GPU Instance Type Fallback
Plan Metadata
- Plan type:
plan - Parent plan: N/A
- Depends on: N/A
- Status:
documentation
Status semantics: - draft: Plan is being created or updated and is not final. - approved: Plan is approved but not yet applied in code. - documentation: Code currently exists and matches the plan contract.
Update rule: - When an existing plan is edited, set status to draft until re-approved.
System Intent
- What is being built: A fallback system so GPU chat continues working when the primary instance type (g6e.2xlarge) has no AWS regional capacity. When launching or restarting a GPU instance fails with
InsufficientInstanceCapacity, the system retries with alternative instance types (g5.2xlarge, g4dn.2xlarge) in priority order. The watchdog is also updated to count chat Lambda invocations as demand, so the GPU is not stopped while users are actively chatting. - Primary consumer(s): Chat Lambda (
main/server/api/memories/chat/app.py), GPU watchdog (main/devops/lambdas/discord_alerts/gpu_watchdog.py) - Boundary (black-box scope only): GPU instance lifecycle — launch, restart, and idle-stop decisions. Does not change chat response format, auth, or memory retrieval.
Stage Gate Tracker
- [x] Stage 1 Mermaid approved
- [x] Stage 2 I/O contracts approved
- [x] Stage 3 pseudocode/technical details approved or skipped
1. Mermaid Diagram
Reference: .agent/skills/create-mermaid-diagram/SKILL.md
flowchart TD
ChatLambda["Chat Lambda\nchat/app.py"] -->|"GPU_INSTANCE_ID=none"| Resolve["_resolve_gpu_with_fallback()"]
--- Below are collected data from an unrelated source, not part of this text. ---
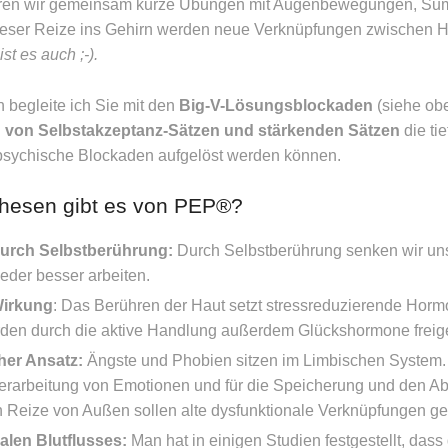
ühren wir gemeinsam kurze Übungen mit Augenbewegungen, Su
eser Reize ins Gehirn werden neue Verknüpfungen zwischen H
ist es auch ;-).
 begleite ich Sie mit den
Big-V-Lösungsblockaden
(siehe obe
von Selbstakzeptanz-Sätzen und stärkenden Sätzen
die ti
psychische Blockaden aufgelöst werden können.
hesen gibt es von PEP®?
urch Selbstberührung:
Durch Selbstberührung senken wir uns
eder besser arbeiten.
irkung
: Das Berühren der Haut setzt stressreduzierende Hor
werden durch die aktive Handlung außerdem Glückshormone freige
her Ansatz:
Ängste und Phobien sitzen im Limbischen System. D
 Verarbeitung von Emotionen und für die Speicherung und den A
h Reize von Außen sollen alte dysfunktionale Verknüpfungen ge
alen Blutflusses:
Man hat in einigen Studien festgestellt, dass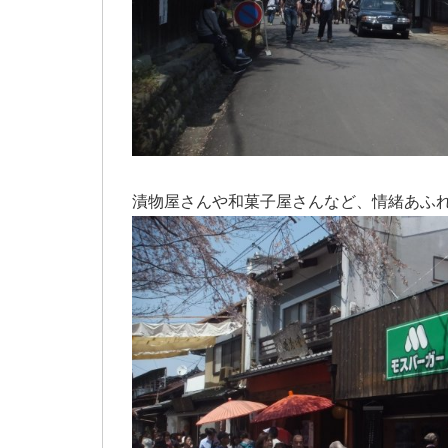
漬物屋さんや和菓子屋さんなど、情緒あふ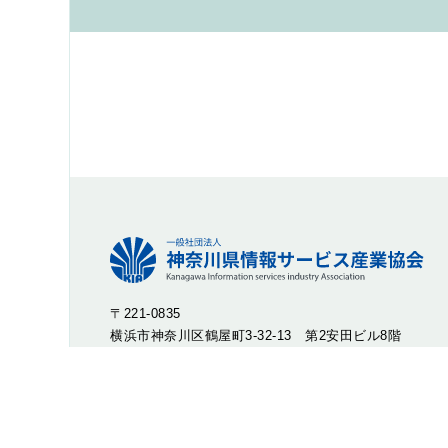
〒221-0835
横浜市神奈川区鶴屋町3-32-13 第2安田ビル8階
TEL : 045-316-2244 FAX : 045-316-2246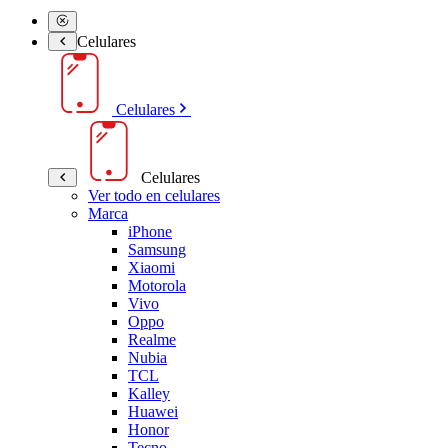
Celulares
Celulares
Celulares
Ver todo en celulares
Marca
iPhone
Samsung
Xiaomi
Motorola
Vivo
Oppo
Realme
Nubia
TCL
Kalley
Huawei
Honor
Tecno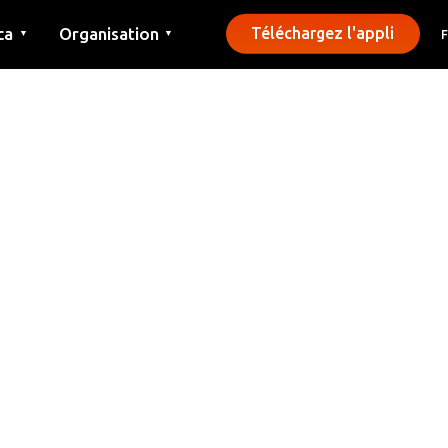
ca
Organisation
Téléchargez l'appli
▼
▼
Contact
Presse
Communes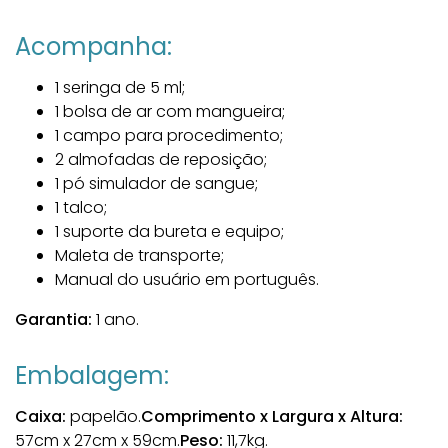
Acompanha:
1 seringa de 5 ml;
1 bolsa de ar com mangueira;
1 campo para procedimento;
2 almofadas de reposição;
1 pó simulador de sangue;
1 talco;
1 suporte da bureta e equipo;
Maleta de transporte;
Manual do usuário em português.
Garantia:
1 ano.
Embalagem:
Caixa:
papelão.
Comprimento x Largura x Altura:
57cm x 27cm x 59cm.
Peso:
11,7kg.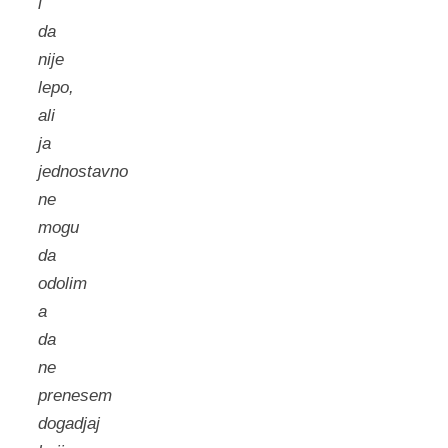
i
da
nije
lepo,
ali
ja
jednostavno
ne
mogu
da
odolim
a
da
ne
prenesem
dogadjaj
Resolve --> ScanRunning["Scan EC2 by tag\nstate=running"]
ScanRunning -->|"found"| AdoptRunning["Adopt running instance\nupdate SSM + env var\nreturn URL"]
ScanRunning -->|"none"| ScanStopped["Scan EC2 by tag\nstate=stopped"]
ScanStopped -->|"found"| TryStart["start_instances(stopped_id)"]
TryStart -->|"success"| UpdateSSM1["Update SSM + env var\nreturn instance_id (cold)"]
TryStart -->|"InsufficientCapacity"| LaunchNew
ScanStopped -->|"none"| LaunchNew["_launch_gpu_with_type_fallback()\ntry types in order"]
LaunchNew -->|"g6e.2xlarge"| Try1["run_instances"]
Try1 -->|"success"| UpdateSSM2["Update SSM + env var\nreturn instance_id (cold)"]
Try1 -->|"InsufficientCapacity"| Try2["g5.2xlarge\nrun_instances"]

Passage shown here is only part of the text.